Qu'est-ce que le métier de électromécanicien/ne ?
L'électromécanicien ou l'électromécanicienne, c'est celui qui ou celle qui fait fonctionner les machines complexes du secteur industriel. Pas juste de la mécanique, pas juste de l'électricité : tu interviens sur des systèmes hybrides où les deux disciplines s'entrelacent. Compresseurs, robots de chaîne de production, moteurs électriques, ascenseurs, équipements de levage — tu les montes, tu les câbles, tu les règles avec précision.
Le contexte du métier, c'est celui d'une industrie française qui cherche ses techniciens. Le BMO recense 3 113 projets de recrutement par an pour ce domaine. Ce qui signifie que les entreprises ont besoin de toi. Tu travailles rarement seul : tu collabores avec des ouvriers spécialisés, des électriciens, des mécaniciens, et tu rends compte à un responsable technique. Ton environnement, c'est l'atelier, le chantier, parfois les hauteurs si tu interviens sur des équipements suspendus.
Les salaires ? Selon France Travail, tu débutes à 2 848 € net/mois, avec un salaire médian de 3 272 € net/mois et jusqu'à 3 483 € net/mois avec l'expérience. Des chiffres honnêtes pour une insertion jeune. L'électromécanicien ou l'électromécanicienne doit maîtriser le diagnostic technique, la lecture de schémas électriques et de plans mécaniques, et avoir une rigueur irréductible. C'est un métier de terrain, exigeant, où ton travail a un impact direct sur la production et la sécurité.
À quoi ressemble une journée de électromécanicien/ne ?
Ta journée d'électromécanicien commence vers 7 h 30 avec le briefing d'équipe : le responsable technique te confie ta mission du jour. Peut-être une maintenance préventive sur un robot Kuka chez un équipementier automobile du Nord, ou un dépannage urgent sur un compresseur Atlas Copco d'une usine chimique en région lyonnaise.
À 8 h, tu vérifie ton outillage : multimètres, tournevis isolés, pince à dénuder, oscilloscope. Tu consulte le dossier technique sur logiciel GMAO (Gestion de Maintenance Assistée par Ordinateur), souvent Maximo ou Mobility Work selon l'entreprise. Tu étudies le schéma électrique, la documentation du constructeur.
De 9 h à 12 h 30, c'est le travail d'intervention : démontage des organes défaillants, tests électriques, remplacement de pièces, réajustage mécanique. Tu utilises des appareils de mesure, tu effectues des mises à la terre, tu vérifies la conformité aux normes NF EN. Tes collègues — un mécanicien, parfois un électricien — coordonnent l'action.
Après le déjeuner, tu rédige ton rapport d'intervention dans le GMAO : ce que tu as changé, les résultats des tests, les observations. Tu commande les pièces manquantes si besoin. Vers 16 h 30, débrief avec ton supérieur technique : est-ce que la machine tourne ? Y a-t-il des points à approfondir ? Puis rangement du matériel et fermeture des accès en sécurité.

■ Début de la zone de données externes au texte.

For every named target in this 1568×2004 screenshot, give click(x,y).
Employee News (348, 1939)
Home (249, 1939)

Quelles compétences pour devenir électromécanicien/ne ?
Pour devenir électromécanicien performant, tu dois conjuguer une solide culture technique avec des capacités relationnelles et organisationnelles. Ce n'est pas un métier isolé, même s'il demande de la concentration intense sur les équipements.
Compétences techniques
- Lecture et interprétation de schémas électriques et plans mécaniques
- Diagnostic de pannes et utilisation d'appareils de mesure (multimètre, oscilloscope, testeur d'isolement)
- Montage, câblage, soudure et ajustage mécanique
- Maîtrise des normes de sécurité électrique (habilitations électriques, NF EN)

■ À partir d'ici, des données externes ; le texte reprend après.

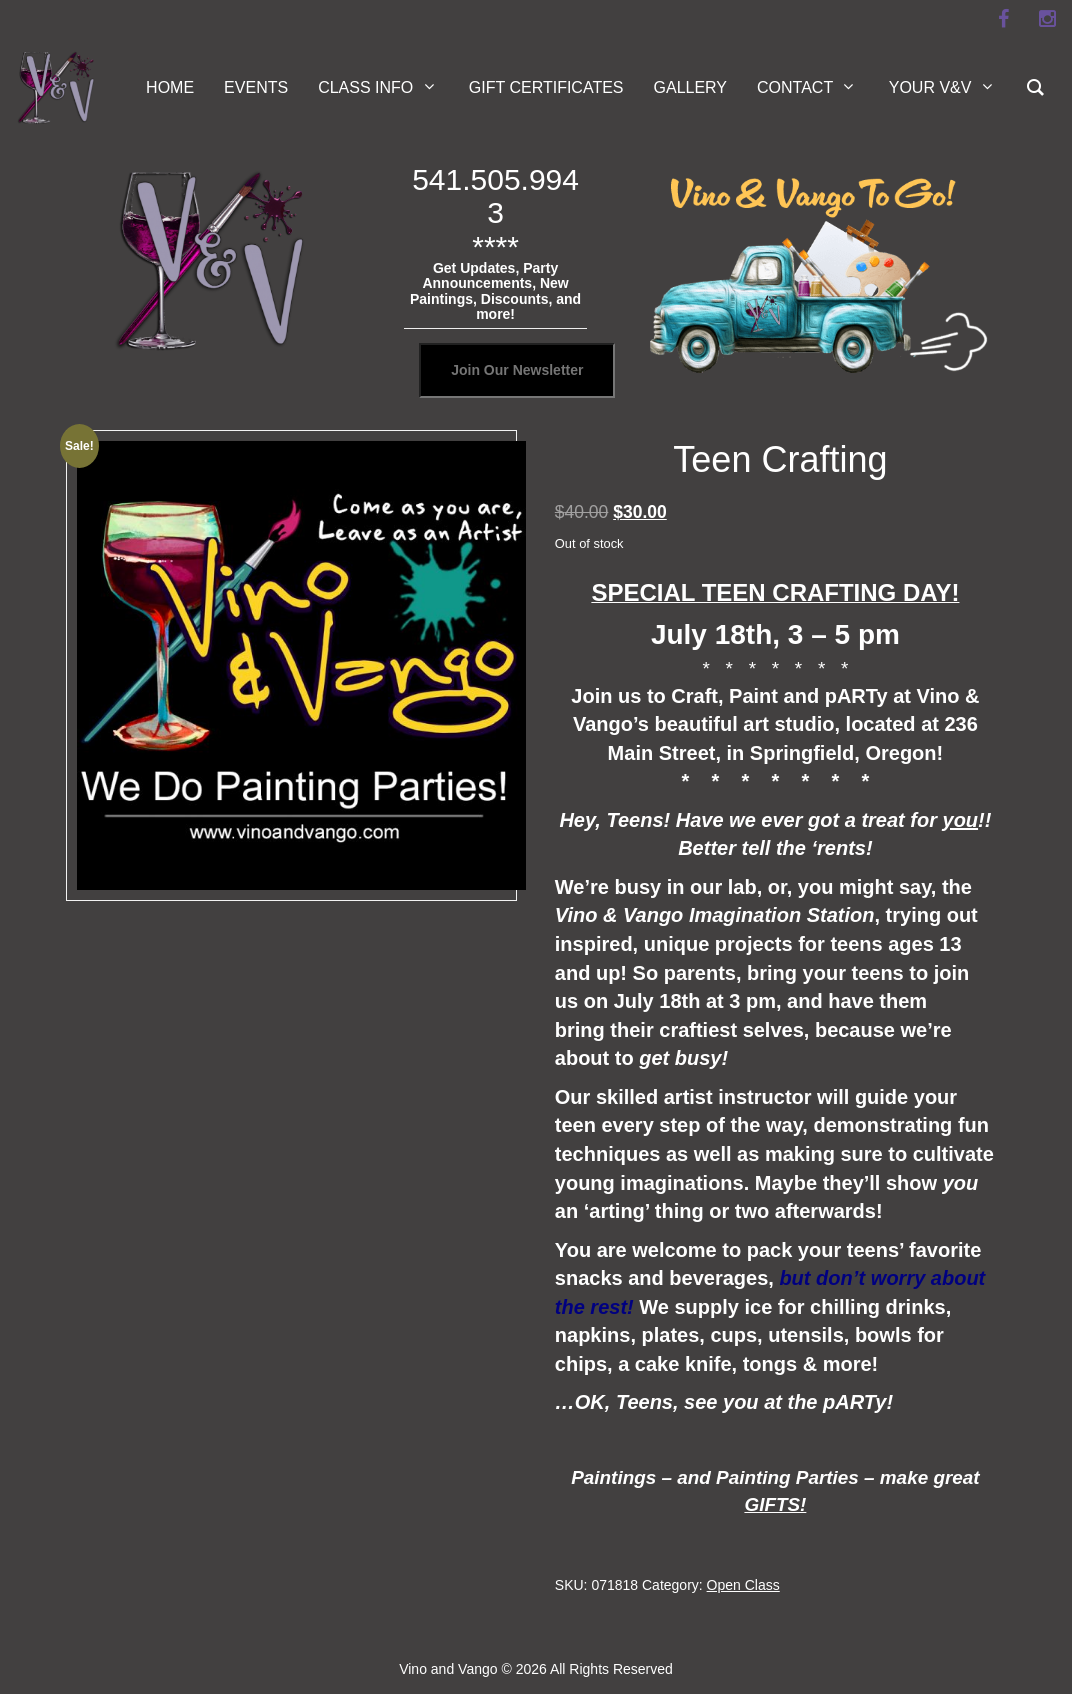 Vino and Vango (448, 1669)
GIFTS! (775, 1504)
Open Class (743, 1585)
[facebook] (1003, 19)
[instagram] (1047, 19)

- Utilisation de logiciels GMAO et bureautique technique
Compétences comportementales
- Rigueur et respect strict des protocoles de sécurité
- Capacité à travailler en équipe et communiquer avec des ouvriers et des techniciens
- Autonomie dans le diagnostic et la résolution de problèmes
- Gestion du stress face aux urgences de production
- Adaptation à des environnements bruyants, poussiéreux ou à risques
Comment évoluer en tant que électromécanicien/ne ?
Après 3 à 5 ans d'expérience solide, tu peux viser un poste de technicien de maintenance industrielle senior avec une spécialisation sur une famille d'équipements (robots, compresseurs, systèmes hydrauliques). Ton salaire progression est naturelle et les responsabilités s'élargissent : plus d'autonomie sur les diagnostics complexes, formation d'apprentis ou de nouveaux techniciens.

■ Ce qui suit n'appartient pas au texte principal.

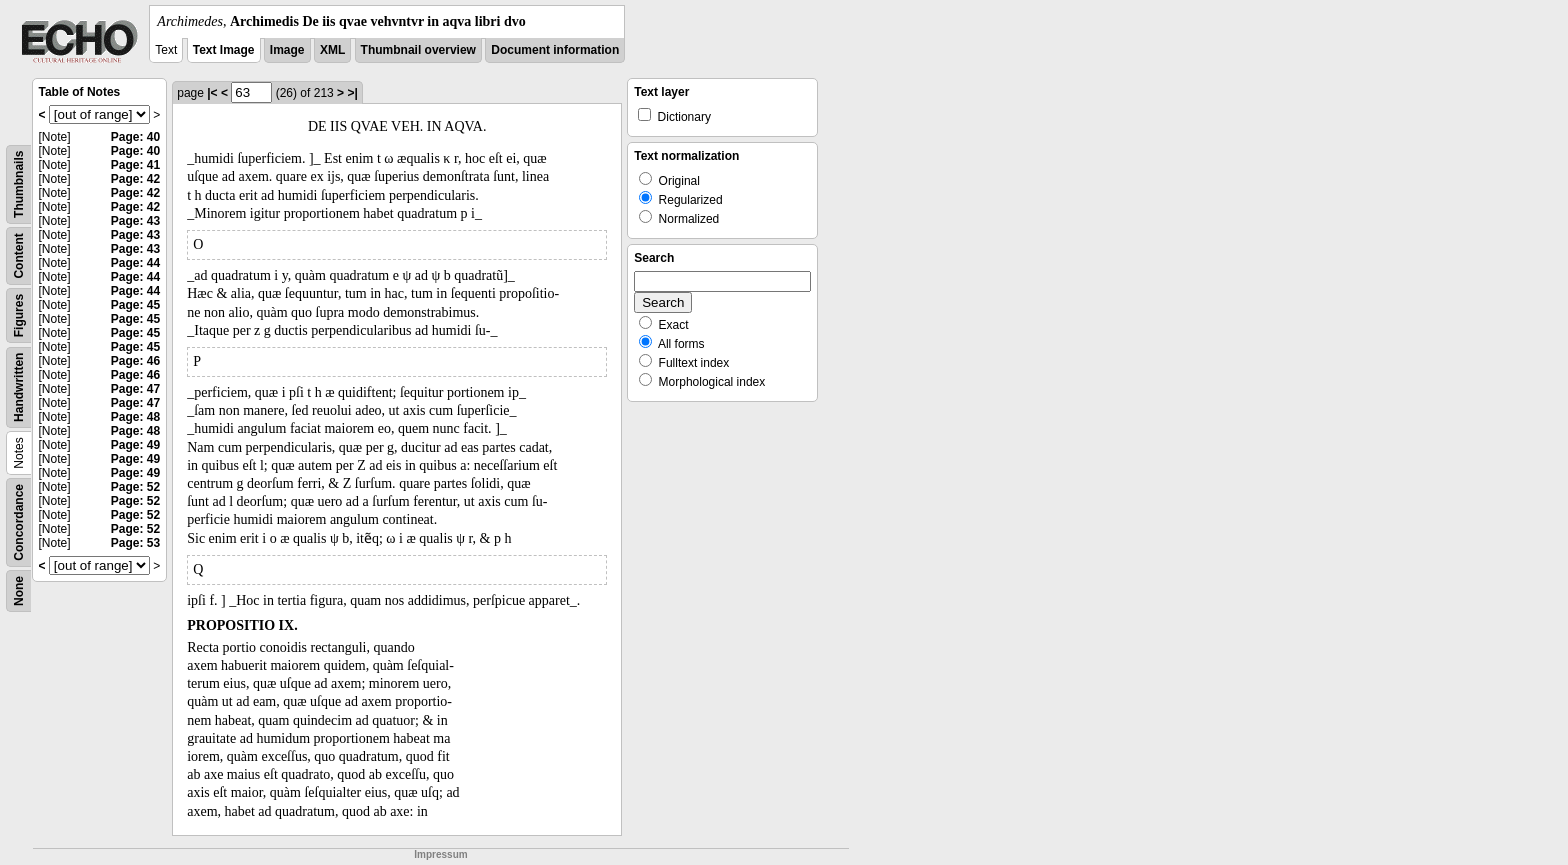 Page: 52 (135, 487)
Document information (555, 50)
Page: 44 (135, 263)
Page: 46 (135, 361)
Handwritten (19, 387)
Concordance (19, 522)
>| (352, 93)
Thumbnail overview (418, 50)
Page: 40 (135, 137)
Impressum (440, 854)
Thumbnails (19, 184)
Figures (19, 315)
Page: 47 (135, 389)
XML (332, 50)
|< (212, 93)
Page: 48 (135, 417)
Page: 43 (135, 221)
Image (287, 50)
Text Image (224, 50)
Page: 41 (135, 165)
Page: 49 (135, 445)
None (19, 591)
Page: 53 (135, 543)
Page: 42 (135, 179)
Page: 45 (135, 305)
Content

À 10 ans, deux chemins s'ouvrent. Le premier : devenir chef d'équipe de maintenance, responsable de 3 à 6 techniciens. Tu gères les plannings, valides les interventions, assures la conformité réglementaire. Le second : te spécialiser comme technicien expert sur des systèmes critiques (robots collaboratifs, automates programmables) — un poste très demandé et mieux rémunéré.
À 15 ans, tu peux accéder à un rôle de responsable maintenance ou ingénieur de fiabilité si tu as poursuivi ta formation (Bac +2 minimum, Licence pro souhaitable). Tu quitteras progressivement l'atelier pour les bureaux techniques, mais ton expertise terrain reste ton atout. Certains électromécaniciens choisissent aussi l'indépendance : créer une petite entreprise de maintenance sous-traitée pour les PME industrielles.
Quelles sont les perspectives d'emploi pour électromécanicien/ne ?
Tendances
Le secteur de la maintenance industrielle se transforme. D'abord, la demande reste forte : le BMO projette 3 113 recrutements annuels, un chiffre stable depuis trois ans, malgré les variations économiques. Cela reflète le besoin structurel des industries françaises en Île-de-France, Bourgogne-Franche-Comté, Auvergne-Rhône-Alpes et Hauts-de-France.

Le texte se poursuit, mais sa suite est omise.